● **What needs to be done**
In the entries below, find the string "timeline" and return each line holding it.
Segment Start: Supplied material
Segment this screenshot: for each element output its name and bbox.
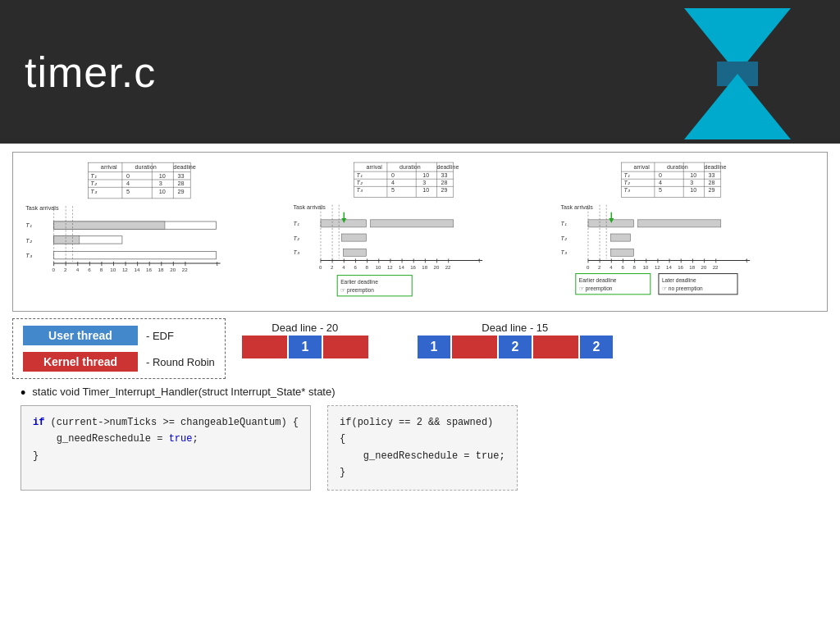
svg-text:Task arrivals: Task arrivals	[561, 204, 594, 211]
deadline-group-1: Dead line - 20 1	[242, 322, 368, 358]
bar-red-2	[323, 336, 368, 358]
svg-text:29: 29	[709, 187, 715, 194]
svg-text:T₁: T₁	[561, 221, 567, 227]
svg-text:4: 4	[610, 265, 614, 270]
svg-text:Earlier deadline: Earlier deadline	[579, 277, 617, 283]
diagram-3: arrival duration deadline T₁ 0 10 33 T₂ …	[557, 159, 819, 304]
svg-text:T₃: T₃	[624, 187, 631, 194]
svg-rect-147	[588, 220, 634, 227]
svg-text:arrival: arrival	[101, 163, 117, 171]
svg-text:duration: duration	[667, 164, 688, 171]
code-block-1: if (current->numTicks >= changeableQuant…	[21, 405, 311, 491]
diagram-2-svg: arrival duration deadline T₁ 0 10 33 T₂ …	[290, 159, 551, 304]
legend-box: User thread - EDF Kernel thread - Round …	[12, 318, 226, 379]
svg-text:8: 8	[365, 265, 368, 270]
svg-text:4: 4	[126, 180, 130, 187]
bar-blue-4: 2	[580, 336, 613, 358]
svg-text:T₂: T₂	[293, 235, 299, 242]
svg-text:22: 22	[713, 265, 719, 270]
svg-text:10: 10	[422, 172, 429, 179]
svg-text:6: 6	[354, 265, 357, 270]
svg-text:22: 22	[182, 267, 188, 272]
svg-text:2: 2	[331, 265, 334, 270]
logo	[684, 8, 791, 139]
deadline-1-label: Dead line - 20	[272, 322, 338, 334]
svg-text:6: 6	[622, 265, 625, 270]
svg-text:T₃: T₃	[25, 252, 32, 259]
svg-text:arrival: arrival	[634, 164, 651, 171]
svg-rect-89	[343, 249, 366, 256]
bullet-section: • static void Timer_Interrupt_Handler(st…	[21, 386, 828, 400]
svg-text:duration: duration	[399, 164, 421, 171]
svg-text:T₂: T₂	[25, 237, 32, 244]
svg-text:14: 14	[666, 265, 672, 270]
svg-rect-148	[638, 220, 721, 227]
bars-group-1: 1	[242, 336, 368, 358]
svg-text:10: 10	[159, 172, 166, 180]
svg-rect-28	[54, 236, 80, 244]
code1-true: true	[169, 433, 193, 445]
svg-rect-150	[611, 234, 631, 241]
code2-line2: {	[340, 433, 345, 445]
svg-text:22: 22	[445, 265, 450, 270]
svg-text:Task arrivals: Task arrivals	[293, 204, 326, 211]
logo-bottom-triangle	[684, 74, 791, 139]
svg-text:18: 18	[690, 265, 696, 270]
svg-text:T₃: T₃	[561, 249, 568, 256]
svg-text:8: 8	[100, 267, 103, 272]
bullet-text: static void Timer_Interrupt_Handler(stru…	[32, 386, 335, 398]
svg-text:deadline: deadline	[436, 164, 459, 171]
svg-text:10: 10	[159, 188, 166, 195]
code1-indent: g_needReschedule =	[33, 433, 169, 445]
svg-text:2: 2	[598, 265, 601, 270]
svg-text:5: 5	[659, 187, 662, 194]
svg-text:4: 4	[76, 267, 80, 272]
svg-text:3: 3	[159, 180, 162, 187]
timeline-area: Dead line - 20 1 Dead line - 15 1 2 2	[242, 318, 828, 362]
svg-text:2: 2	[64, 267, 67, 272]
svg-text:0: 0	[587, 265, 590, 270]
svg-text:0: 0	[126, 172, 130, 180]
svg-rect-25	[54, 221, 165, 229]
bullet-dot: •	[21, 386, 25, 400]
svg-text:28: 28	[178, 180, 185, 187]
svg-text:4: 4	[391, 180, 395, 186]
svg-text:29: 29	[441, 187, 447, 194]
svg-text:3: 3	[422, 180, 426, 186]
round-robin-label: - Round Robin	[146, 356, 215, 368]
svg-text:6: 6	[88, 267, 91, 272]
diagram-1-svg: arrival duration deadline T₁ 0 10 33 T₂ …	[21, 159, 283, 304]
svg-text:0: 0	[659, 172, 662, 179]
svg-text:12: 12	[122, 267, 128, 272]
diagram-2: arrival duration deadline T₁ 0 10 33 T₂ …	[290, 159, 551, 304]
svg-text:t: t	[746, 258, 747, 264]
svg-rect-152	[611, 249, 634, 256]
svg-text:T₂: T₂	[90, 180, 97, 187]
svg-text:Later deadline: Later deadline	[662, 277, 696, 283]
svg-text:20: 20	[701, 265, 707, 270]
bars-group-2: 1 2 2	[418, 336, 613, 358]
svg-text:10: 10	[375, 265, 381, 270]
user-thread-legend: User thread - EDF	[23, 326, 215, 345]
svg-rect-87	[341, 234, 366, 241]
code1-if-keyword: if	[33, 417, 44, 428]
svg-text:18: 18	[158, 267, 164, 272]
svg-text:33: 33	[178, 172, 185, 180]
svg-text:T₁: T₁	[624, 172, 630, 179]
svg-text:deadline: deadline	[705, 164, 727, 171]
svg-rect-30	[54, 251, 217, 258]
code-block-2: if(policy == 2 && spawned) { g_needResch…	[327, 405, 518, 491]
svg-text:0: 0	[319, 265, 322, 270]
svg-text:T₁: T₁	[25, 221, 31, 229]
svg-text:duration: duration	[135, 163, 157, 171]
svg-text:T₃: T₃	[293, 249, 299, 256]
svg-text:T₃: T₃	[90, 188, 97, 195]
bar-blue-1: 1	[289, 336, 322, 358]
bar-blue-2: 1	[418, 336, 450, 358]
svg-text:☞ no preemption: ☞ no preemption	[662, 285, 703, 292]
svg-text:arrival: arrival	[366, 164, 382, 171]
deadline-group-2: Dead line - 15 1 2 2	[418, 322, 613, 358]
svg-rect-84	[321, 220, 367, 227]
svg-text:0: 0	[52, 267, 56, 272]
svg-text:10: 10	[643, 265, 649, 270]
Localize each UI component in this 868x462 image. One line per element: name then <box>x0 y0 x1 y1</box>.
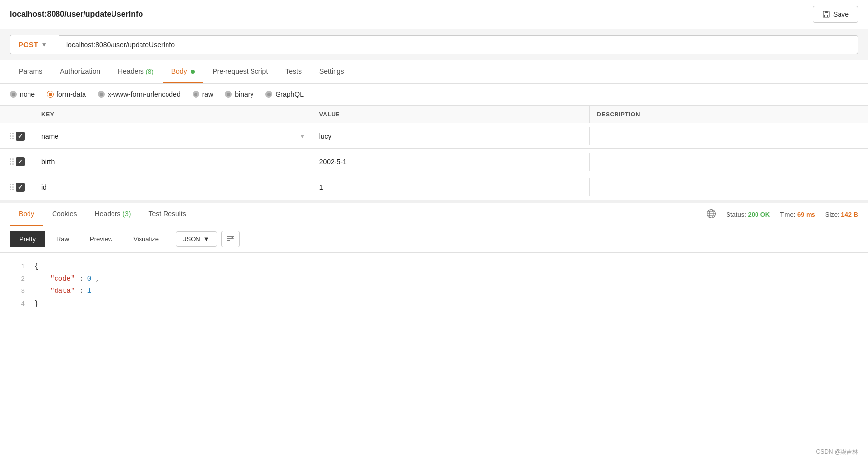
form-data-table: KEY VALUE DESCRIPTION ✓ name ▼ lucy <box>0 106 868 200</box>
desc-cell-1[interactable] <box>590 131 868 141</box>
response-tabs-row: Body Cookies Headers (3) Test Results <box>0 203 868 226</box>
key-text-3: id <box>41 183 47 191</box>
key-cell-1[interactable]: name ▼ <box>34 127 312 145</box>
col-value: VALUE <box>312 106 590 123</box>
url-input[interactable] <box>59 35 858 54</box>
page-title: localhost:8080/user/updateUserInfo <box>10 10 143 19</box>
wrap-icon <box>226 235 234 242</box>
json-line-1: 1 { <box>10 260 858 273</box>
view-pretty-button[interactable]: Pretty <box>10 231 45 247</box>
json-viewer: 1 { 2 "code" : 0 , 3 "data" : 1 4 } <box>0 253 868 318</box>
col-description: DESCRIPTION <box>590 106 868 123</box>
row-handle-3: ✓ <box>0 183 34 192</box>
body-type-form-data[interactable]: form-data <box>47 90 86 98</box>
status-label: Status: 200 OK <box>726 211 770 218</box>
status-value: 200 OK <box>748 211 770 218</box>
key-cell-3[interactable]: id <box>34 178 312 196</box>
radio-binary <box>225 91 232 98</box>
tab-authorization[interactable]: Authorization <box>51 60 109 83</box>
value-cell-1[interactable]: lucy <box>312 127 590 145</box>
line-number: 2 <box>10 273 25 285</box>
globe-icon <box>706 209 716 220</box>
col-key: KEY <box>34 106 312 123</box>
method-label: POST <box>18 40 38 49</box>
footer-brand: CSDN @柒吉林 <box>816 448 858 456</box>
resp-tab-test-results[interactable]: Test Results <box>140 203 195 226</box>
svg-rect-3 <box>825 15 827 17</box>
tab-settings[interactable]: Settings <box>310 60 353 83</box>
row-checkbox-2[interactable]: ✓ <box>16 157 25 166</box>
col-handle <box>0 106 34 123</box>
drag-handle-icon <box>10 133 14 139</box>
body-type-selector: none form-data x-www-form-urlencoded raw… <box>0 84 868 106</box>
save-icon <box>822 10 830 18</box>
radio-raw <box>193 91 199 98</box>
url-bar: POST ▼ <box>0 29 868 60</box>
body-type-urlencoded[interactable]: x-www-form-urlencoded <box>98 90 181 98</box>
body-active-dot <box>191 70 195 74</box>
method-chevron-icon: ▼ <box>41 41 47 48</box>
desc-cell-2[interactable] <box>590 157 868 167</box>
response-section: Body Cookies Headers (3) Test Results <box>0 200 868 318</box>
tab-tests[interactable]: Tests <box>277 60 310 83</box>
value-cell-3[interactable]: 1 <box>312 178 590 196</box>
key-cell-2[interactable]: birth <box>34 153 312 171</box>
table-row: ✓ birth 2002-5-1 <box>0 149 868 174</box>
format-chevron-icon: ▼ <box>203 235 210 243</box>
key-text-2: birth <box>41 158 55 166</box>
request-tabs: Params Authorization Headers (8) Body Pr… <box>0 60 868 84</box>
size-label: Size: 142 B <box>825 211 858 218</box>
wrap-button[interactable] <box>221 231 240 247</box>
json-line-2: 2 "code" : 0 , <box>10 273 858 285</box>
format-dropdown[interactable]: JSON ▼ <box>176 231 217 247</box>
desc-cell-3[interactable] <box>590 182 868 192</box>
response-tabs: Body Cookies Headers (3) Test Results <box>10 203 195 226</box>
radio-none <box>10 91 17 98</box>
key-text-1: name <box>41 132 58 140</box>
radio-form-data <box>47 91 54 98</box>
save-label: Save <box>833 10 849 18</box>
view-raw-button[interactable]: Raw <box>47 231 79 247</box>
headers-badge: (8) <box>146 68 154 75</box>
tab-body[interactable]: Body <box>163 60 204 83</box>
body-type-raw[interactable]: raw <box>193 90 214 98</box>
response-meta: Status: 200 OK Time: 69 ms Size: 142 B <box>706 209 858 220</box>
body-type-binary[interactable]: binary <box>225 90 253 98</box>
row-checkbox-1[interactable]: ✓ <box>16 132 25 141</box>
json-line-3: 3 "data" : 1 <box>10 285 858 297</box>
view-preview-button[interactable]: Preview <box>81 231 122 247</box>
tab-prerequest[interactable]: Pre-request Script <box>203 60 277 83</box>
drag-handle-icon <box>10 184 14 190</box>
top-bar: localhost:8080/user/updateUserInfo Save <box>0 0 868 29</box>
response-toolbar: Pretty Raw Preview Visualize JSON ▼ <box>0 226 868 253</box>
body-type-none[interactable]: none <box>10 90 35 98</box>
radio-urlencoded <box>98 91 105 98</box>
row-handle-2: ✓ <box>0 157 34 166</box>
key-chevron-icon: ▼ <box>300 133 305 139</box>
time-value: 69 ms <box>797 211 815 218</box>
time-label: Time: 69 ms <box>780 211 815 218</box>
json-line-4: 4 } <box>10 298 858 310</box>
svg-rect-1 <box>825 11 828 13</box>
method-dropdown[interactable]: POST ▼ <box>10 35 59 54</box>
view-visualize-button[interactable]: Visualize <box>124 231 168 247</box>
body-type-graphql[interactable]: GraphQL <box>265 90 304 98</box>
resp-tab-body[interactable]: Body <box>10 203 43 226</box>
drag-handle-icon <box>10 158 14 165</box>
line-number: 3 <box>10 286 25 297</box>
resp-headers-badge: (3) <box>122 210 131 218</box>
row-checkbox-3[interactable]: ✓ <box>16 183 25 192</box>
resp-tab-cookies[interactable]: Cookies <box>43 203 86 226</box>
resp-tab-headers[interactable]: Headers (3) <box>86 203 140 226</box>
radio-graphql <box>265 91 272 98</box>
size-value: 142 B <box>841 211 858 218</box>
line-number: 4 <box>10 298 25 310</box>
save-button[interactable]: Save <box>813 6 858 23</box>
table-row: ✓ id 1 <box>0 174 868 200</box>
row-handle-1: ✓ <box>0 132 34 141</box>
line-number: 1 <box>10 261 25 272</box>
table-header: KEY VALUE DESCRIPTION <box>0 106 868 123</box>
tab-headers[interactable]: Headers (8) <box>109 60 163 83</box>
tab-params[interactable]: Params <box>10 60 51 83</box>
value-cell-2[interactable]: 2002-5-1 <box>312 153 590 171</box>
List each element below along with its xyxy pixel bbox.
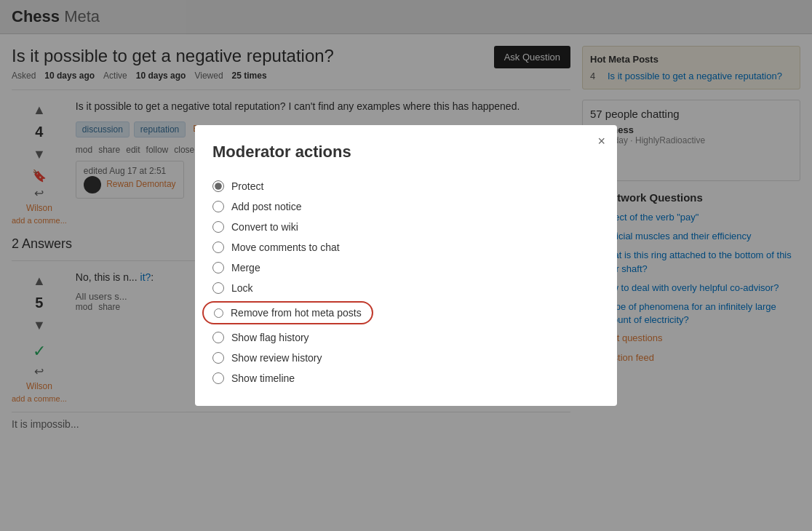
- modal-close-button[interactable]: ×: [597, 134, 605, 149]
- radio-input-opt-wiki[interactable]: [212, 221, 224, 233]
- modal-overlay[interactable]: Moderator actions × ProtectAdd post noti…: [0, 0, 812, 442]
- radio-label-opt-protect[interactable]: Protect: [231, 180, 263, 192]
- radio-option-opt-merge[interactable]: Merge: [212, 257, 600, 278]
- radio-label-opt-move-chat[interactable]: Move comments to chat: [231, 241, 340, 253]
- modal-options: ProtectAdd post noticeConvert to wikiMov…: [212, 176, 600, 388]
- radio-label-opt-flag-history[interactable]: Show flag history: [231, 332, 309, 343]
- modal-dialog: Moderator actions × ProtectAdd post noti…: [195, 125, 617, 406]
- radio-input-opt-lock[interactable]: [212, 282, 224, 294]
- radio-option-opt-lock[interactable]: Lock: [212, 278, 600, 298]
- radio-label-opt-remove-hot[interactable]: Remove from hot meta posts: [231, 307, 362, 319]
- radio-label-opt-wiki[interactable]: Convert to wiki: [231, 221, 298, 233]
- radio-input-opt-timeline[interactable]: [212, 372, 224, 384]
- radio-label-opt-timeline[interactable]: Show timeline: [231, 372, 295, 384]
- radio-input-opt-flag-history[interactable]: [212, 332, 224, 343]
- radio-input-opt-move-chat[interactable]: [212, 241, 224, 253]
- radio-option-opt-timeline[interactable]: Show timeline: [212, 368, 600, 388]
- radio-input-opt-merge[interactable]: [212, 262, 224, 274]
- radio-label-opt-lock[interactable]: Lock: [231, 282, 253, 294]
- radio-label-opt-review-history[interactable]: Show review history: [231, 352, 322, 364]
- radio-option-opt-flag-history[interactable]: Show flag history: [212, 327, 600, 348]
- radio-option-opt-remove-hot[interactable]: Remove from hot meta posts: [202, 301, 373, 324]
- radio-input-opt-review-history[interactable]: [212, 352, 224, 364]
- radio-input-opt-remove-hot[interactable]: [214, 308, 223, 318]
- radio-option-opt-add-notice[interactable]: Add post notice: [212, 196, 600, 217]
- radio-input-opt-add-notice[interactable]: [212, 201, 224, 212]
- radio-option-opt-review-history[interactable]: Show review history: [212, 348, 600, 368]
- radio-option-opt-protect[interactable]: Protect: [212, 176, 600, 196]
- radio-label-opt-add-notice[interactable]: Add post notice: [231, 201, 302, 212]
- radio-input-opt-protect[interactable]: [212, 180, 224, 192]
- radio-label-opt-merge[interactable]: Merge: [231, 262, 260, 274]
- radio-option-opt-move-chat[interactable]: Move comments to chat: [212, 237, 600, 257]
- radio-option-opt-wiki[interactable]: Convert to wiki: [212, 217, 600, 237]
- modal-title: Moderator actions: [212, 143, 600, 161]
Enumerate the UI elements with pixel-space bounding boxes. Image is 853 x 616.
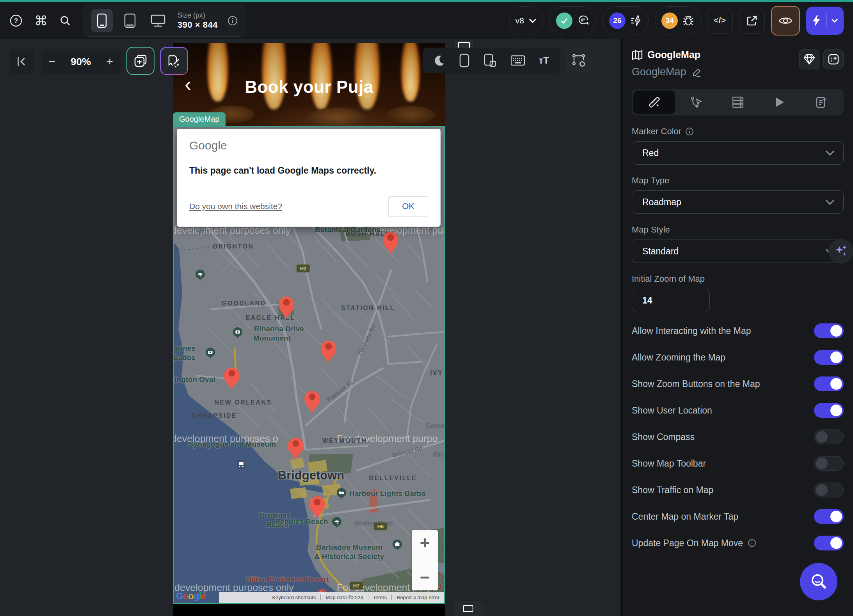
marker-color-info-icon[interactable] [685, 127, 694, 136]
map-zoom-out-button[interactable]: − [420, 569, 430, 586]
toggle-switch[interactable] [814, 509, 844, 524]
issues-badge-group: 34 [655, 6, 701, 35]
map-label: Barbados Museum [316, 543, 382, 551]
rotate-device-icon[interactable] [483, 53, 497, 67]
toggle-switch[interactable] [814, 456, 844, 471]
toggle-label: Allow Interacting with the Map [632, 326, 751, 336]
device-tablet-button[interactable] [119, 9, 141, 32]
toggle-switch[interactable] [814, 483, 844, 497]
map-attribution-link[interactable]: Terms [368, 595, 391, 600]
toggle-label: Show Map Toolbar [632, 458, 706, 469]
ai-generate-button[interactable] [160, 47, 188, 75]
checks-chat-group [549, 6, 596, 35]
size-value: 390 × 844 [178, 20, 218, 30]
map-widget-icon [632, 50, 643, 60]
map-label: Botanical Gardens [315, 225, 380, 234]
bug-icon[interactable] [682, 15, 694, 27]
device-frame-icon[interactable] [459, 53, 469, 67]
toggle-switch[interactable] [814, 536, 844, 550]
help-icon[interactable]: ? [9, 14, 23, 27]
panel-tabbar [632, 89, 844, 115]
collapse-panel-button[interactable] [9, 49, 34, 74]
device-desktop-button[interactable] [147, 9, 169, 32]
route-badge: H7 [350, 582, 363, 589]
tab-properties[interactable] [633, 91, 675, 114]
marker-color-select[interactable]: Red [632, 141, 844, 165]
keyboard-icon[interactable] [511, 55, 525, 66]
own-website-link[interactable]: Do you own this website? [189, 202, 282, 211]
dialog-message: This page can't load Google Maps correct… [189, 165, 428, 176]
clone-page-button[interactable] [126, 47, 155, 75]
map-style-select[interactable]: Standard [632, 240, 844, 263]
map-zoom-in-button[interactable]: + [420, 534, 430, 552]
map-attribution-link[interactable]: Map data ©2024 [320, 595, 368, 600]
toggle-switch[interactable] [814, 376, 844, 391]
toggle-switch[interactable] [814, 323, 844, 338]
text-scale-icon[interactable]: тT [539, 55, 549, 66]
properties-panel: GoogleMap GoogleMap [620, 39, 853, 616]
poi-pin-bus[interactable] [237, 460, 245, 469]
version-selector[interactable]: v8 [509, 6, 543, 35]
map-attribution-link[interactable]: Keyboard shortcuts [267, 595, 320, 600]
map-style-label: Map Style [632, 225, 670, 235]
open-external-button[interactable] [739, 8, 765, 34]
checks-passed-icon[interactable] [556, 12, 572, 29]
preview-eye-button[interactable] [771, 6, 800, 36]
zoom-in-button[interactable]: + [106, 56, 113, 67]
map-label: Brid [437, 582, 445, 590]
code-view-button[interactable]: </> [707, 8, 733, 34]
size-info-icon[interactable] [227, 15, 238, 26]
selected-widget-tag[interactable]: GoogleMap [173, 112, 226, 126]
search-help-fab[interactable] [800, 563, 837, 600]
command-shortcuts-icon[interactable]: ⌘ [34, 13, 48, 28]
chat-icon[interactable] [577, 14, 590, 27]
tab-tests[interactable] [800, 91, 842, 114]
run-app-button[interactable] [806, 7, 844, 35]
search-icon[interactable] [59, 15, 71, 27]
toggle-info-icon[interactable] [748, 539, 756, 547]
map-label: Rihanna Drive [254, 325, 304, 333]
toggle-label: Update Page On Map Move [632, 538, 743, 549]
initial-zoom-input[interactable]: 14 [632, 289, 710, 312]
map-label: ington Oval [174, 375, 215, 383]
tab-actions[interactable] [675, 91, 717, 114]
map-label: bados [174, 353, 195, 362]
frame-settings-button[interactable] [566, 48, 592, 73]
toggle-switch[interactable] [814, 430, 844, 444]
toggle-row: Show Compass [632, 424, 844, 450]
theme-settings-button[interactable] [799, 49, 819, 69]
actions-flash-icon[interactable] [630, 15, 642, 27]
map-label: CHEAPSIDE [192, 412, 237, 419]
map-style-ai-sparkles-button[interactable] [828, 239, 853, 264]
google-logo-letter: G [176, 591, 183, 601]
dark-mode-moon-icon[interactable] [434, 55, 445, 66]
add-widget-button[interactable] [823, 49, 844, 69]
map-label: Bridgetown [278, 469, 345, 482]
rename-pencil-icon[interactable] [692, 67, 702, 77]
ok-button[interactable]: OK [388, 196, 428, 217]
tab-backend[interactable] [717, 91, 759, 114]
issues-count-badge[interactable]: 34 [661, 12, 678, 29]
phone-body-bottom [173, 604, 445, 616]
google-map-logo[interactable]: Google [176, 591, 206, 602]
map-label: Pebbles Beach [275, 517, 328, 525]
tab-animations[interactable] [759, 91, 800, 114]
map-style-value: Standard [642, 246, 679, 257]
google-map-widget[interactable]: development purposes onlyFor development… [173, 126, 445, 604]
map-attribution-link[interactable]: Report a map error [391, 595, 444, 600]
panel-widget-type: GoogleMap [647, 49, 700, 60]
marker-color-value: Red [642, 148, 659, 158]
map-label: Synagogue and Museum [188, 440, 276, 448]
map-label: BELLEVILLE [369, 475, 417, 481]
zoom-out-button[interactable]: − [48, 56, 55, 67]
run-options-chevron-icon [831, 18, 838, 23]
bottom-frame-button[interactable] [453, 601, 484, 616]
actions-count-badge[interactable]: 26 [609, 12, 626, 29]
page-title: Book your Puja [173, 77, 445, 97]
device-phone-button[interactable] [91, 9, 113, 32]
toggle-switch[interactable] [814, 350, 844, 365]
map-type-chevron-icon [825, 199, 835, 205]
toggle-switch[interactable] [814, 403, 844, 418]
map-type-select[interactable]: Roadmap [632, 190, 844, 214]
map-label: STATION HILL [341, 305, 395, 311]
Segment End: Supplied material
● **Task output**
timeline-area: Dead line - 20 1 Dead line - 15 1 2 2	[242, 318, 828, 362]
- radio-input-opt-timeline[interactable]: [212, 372, 224, 384]
- radio-label-opt-timeline[interactable]: Show timeline: [231, 372, 295, 384]
- radio-option-opt-timeline[interactable]: Show timeline: [212, 368, 600, 388]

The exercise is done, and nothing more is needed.